Web lists-archives.com

Re: [PATCH 02/23] midx: add midx format details to pack-format.txt




Hi Derrick,
On Thu, Jun 7, 2018 at 7:03 AM Derrick Stolee <stolee@xxxxxxxxx> wrote:
>
> The multi-pack-index (MIDX) feature generalizes the existing pack-
> index (IDX) feature by indexing objects across multiple pack-files.
>
> Describe the basic file format, using a 12-byte header followed by
> a lookup table for a list of "chunks" which will be described later.
> The file ends with a footer containing a checksum using the hash
> algorithm.
>
> The header allows later versions to create breaking changes by
> advancing the version number. We can also change the hash algorithm
> using a different version value.
>
> We will add the individual chunk format information as we introduce
> the code that writes that information.
>
> Signed-off-by: Derrick Stolee <dstolee@xxxxxxxxxxxxx>
> ---
>  Documentation/technical/pack-format.txt | 49 +++++++++++++++++++++++++
>  1 file changed, 49 insertions(+)
>
> diff --git a/Documentation/technical/pack-format.txt b/Documentation/technical/pack-format.txt
> index 70a99fd142..17666b4bfc 100644
> --- a/Documentation/technical/pack-format.txt
> +++ b/Documentation/technical/pack-format.txt
> @@ -252,3 +252,52 @@ Pack file entry: <+
>      corresponding packfile.
>
>      20-byte SHA-1-checksum of all of the above.
> +
> +== midx-*.midx files have the following format:
> +
> +The meta-index files refer to multiple pack-files and loose objects.

So is it meta or multi?

> +In order to allow extensions that add extra data to the MIDX, we organize
> +the body into "chunks" and provide a lookup table at the beginning of the
> +body. The header includes certain length values, such as the number of packs,
> +the number of base MIDX files, hash lengths and types.
> +
> +All 4-byte numbers are in network order.
> +
> +HEADER:
> +
> +       4-byte signature:
> +           The signature is: {'M', 'I', 'D', 'X'}
> +
> +       1-byte version number:
> +           Git only writes or recognizes version 1
> +
> +       1-byte Object Id Version
> +           Git only writes or recognizes verion 1 (SHA-1)

s/verion/version/

> +       1-byte number (C) of "chunks"
> +
> +       1-byte number (I) of base multi-pack-index files:
> +           This value is currently always zero.

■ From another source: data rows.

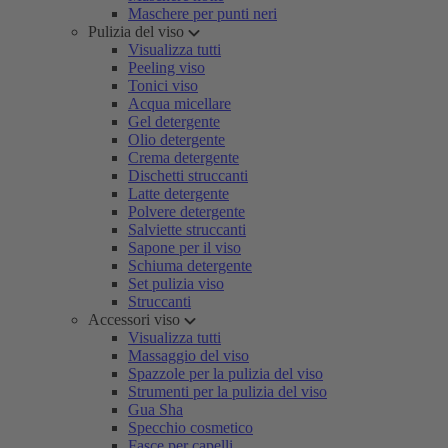
Maschere per punti neri
Pulizia del viso
Visualizza tutti
Peeling viso
Tonici viso
Acqua micellare
Gel detergente
Olio detergente
Crema detergente
Dischetti struccanti
Latte detergente
Polvere detergente
Salviette struccanti
Sapone per il viso
Schiuma detergente
Set pulizia viso
Struccanti
Accessori viso
Visualizza tutti
Massaggio del viso
Spazzole per la pulizia del viso
Strumenti per la pulizia del viso
Gua Sha
Specchio cosmetico
Fasce per capelli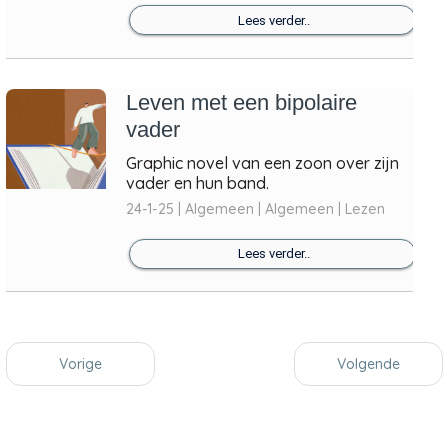
Lees verder..
Leven met een bipolaire
vader
Graphic novel van een zoon over zijn
vader en hun band.
24-1-25 | Algemeen | Algemeen | Lezen
Lees verder..
Vorige
Volgende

Oh? Are meta-index and multi-index files different things?

> +       4-byte number (P) of pack files
> +
> +CHUNK LOOKUP:
> +
> +       (C + 1) * 12 bytes providing the chunk offsets:
> +           First 4 bytes describe chunk id. Value 0 is a terminating label.
> +           Other 8 bytes provide offset in current file for chunk to start.
> +           (Chunks are provided in file-order, so you can infer the length
> +           using the next chunk position if necessary.)

It is so nice to have the header also have 12 bytes, so it fits right into the
lookup table. So an alternative point of view:

  If a chunk needs to store more than 8 bytes, we'll have an offset after
  the first 4 bytes that describe the chunk, otherwise you can store the 8 bytes
  of information directly after the 4 bytes.
   "MIDX" is a special chunk and must come first (does it?) and only once
  as it contains the version number.

> +       The remaining data in the body is described one chunk at a time, and
> +       these chunks may be given in any order. Chunks are required unless
> +       otherwise specified.
> +
> +CHUNK DATA:
> +
> +       (This section intentionally left incomplete.)
> +
> +TRAILER:
> +
> +       H-byte HASH-checksum of all of the above.

This means we have to rehash the whole file for updating its contents.
okay.